Having been a resident of the town for almost eight years now, I felt it
would be interesting to use the locality to tell a good, solid Holmes
yarn. I would explore not just the
landscape but the history and folklore of the area in order to add something
new and fresh to the mix, making Edwardian Eastbourne as intrinsic to the mood
and atmosphere of my story as Victorian London is to the majority of Doyle’s
classic tales.
I was also keen to show Holmes in old age, not as physically
capable as he used to be, less prone to resort to fisticuffs, his mind still
sharp and agile but showing tiny hints of decline. In other words, this would be a more human
Holmes, still the great deducing machine but starting to succumb to the
frailties of senescence. Much the same
applies to Watson, whose injured shoulder is increasingly causing him trouble,
and who is beginning to prefer the comforts of home and hearth to the prospect
of heading out on wild adventures with his friend. My first Holmes novel, The Stuff Of Nightmares, was set in 1890, when both characters were
still in the prime of life. I thought it
would be fun to go to the opposite extreme with the next book and give them a
growing sense of their own fallibility and mortality.
There have been other Holmes pastiches, which depict the
detective in retirement.
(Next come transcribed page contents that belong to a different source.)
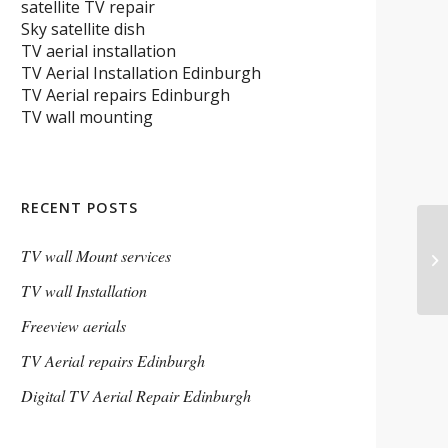
satellite TV repair
Sky satellite dish
TV aerial installation
TV Aerial Installation Edinburgh
TV Aerial repairs Edinburgh
TV wall mounting
RECENT POSTS
TV wall Mount services
TV wall Installation
Freeview aerials
TV Aerial repairs Edinburgh
Digital TV Aerial Repair Edinburgh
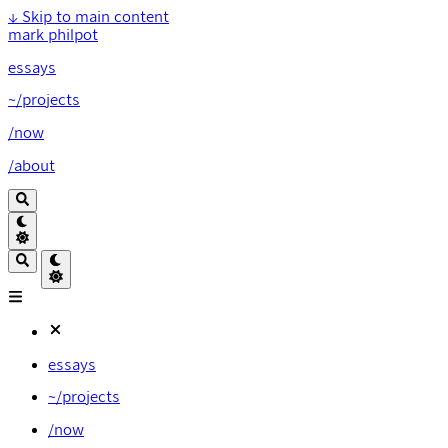
↓
Skip to main content
mark philpot
essays
~/projects
/now
/about
essays
~/projects
/now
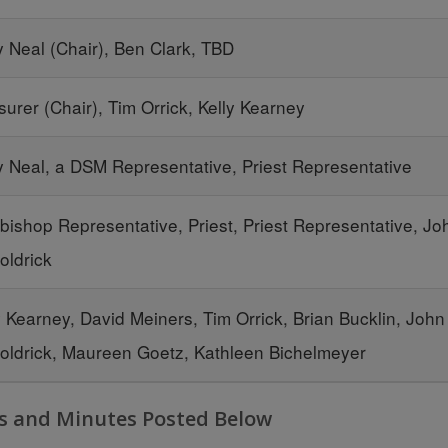
y Neal (Chair), Ben Clark, TBD
surer (Chair), Tim Orrick, Kelly Kearney
y Neal, a DSM Representative, Priest Representative
bishop Representative, Priest, Priest Representative, Jo
ldrick
y Kearney, David Meiners, Tim Orrick, Brian Bucklin, John
ldrick, Maureen Goetz, Kathleen Bichelmeyer
s and Minutes Posted Below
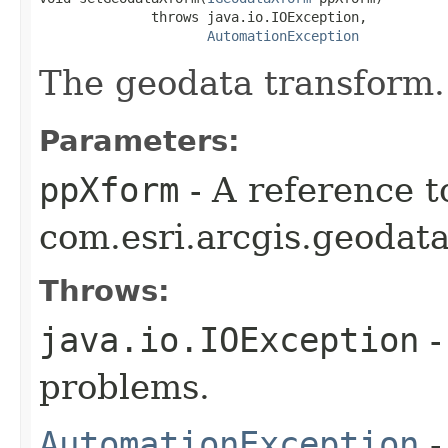
              throws java.io.IOException,

AutomationException
The geodata transform.
Parameters:
ppXform
- A reference t
com.esri.arcgis.geodat
Throws:
java.io.IOException
-
problems.
AutomationException
-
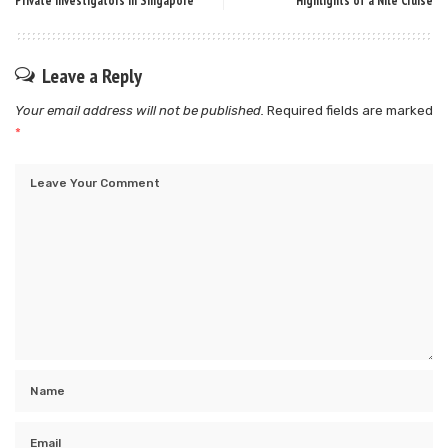
Private Investigators in Singapore
Highlights of a Nile Cruise
Leave a Reply
Your email address will not be published.
Required fields are marked
*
One is Michael
Chabon’s excellent novella The Final
Solution, which takes place in 1944 and features a very elderly man
(clearly Holmes though not identified as such) who is confronted with a mystery
connected with a young Jewish-German refugee.
Laurie R. King’s entertaining Mary Russell series covers the inter-war
period and has Holmes training a bookish female apprentice to replace him.
Sussex and Eastbourne, however, aren’t a crucial, integral
part of those books. I wanted to put my first-hand
knowledge of the area to good use.
Hence, Holmes and Watson walk along cliff top pathways I myself have
walked along. They visit parts of the
town I am very familiar with. One of the
most striking local features, the Long Man of Wilmington – a giant chalk figure
cut into the Downs – plays a major role in the plot.
Date is significant in the novel as well. The year is 1913, and the First World War is
looming on the horizon like an inescapable storm cloud. I thought it appropriate to have this as a
theme in the story, as we are presently approaching the hundredth anniversary
of the outbreak of hostilities.
Gods Of War is a
whodunit, of course, and there is plenty of detection, action and suspense in
it – even a literal cliff-hanger moment – but I hope readers will find that
there’s a deep and abiding sense of place in it too. The grassy slopes, pebble beaches and sea
mists of the Sussex coast are as full of mystery and intrigue as the streets,
alleys and pea-souper fogs of London.